While Kevin was working on an initial Matlab implementation I began working on an OpenCV implementation to see which would perform better. OpenCV tends to run faster than even the optimized Matlab code, so we are most likely going to stick to a final implementation written in C++ using OpenCV + other stuff.
OpenCV isn't without its annoying quirks though. Often times when creating a supposedly all black new image, many pixels in the image will be filled with random values, resulting in a noisy image. This is corrected by multiplying the image with a zero filled matrix, but the extra step adds time and we haven't figured out a way around this yet.
Right now the saliency maps we are generating are essentially the same as those used by Itti, Koch, and Niebur. We deviate slightly in regard to our color implementation. Instead of using an RGB image to extract intensity, RG, and BY values, we convert use the L*a*b* color model. This model stores the image in thee channels: intensity (lightness), RG (red versus green), and BY (blue versus yellow). The end result is the same - we compute an intensity, red versus green, and blue versus yellow map of the image.

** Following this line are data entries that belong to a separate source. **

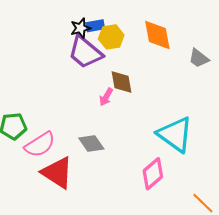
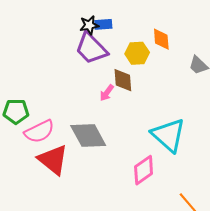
orange diamond: (157, 35) -> (161, 39), size x0.7
yellow hexagon: (111, 37) -> (137, 53), moved
gray diamond: (91, 144) -> (88, 135), size x1.5

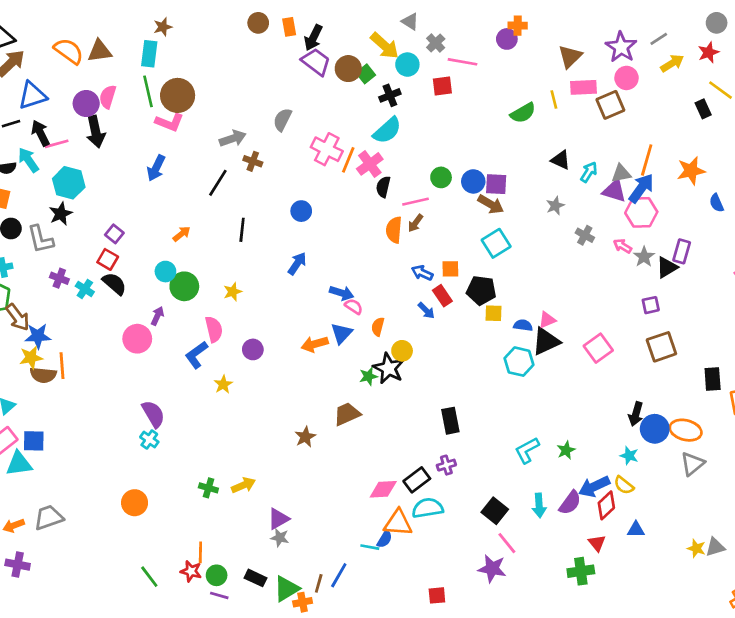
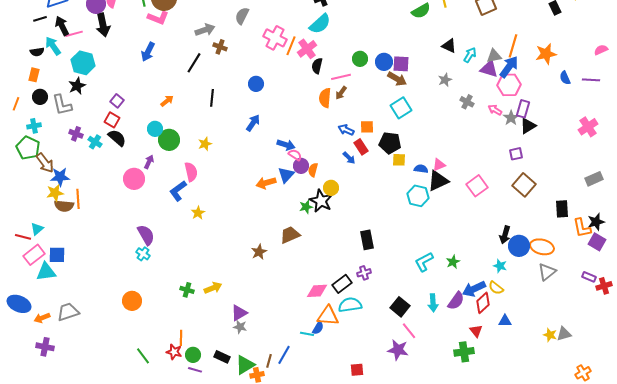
purple rectangle: (682, 251) -> (523, 109), moved
brown square: (661, 347) -> (524, 185), turned -30
purple circle: (253, 349) -> (301, 166), moved

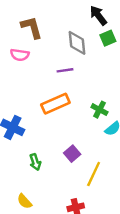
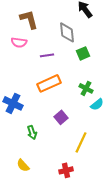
green square: (108, 38) -> (83, 53), moved
purple line: (65, 70) -> (47, 55), moved
purple square: (72, 154) -> (61, 117), moved

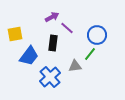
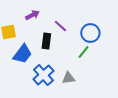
purple arrow: (52, 17) -> (32, 15), moved
gray triangle: (75, 66) -> (68, 78), moved

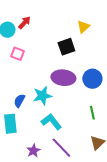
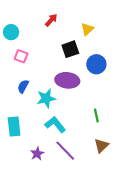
red arrow: (24, 23) -> (51, 20), moved
blue circle: (92, 79) -> (96, 64), moved
blue semicircle: (19, 101) -> (23, 86), moved

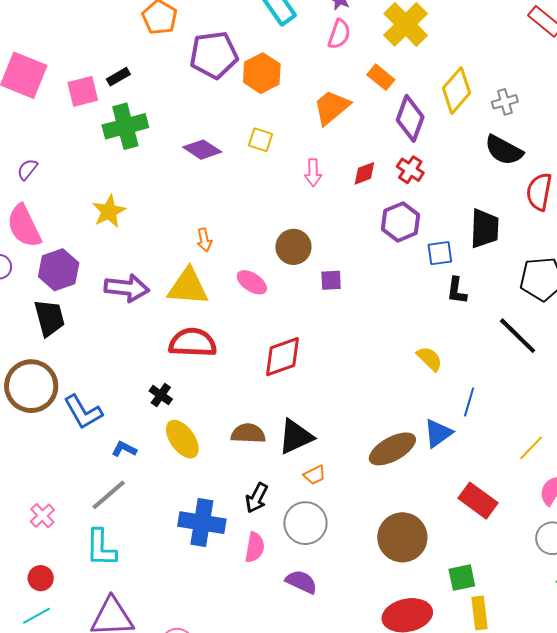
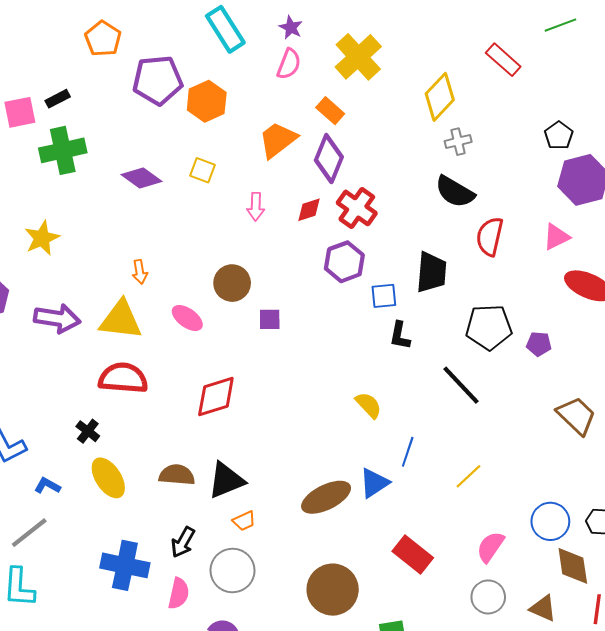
yellow diamond: (457, 91) -> (440, 97), moved
purple diamond: (410, 118) -> (329, 159), moved
red cross: (410, 170) -> (357, 208), size x1.4
yellow line: (531, 448) -> (469, 476), moved

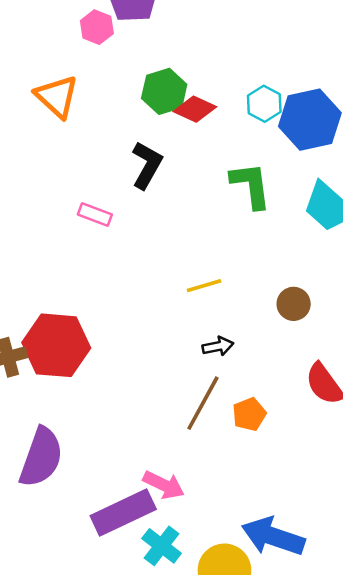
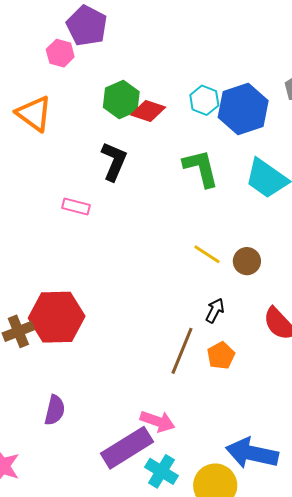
yellow line: (204, 286) -> (207, 254), moved, turned 56
black arrow: (218, 346) -> (215, 310), moved, turned -45
purple semicircle: (41, 457) -> (55, 410), size x0.6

We also use a bank of eight Gabor filters on a grayscale version of our image. These filters are of varying rotations and scales and respond strongly whenever their orientation matches that found in the image.
This is the general algorithm we are following right now:
- Split the image into L*, a*, b*, as well as grayscale channels
- Compute center surround differences on the L*, a*, and b* images. This basically means that we feed the image through a guassian pyramid and compute differences between scales, normalizing at each step.
- For each gabor filter in the bank, compute the center surround differences and normalize as in the color maps. The final gabor map is the mean of every image in the bank.
- Take the four maps and compute a final map, weighting luminosity, color, and orientation equally.
We are still experimenting with different weights for the final map. Right now each color map receives half the weight of the luminosity map.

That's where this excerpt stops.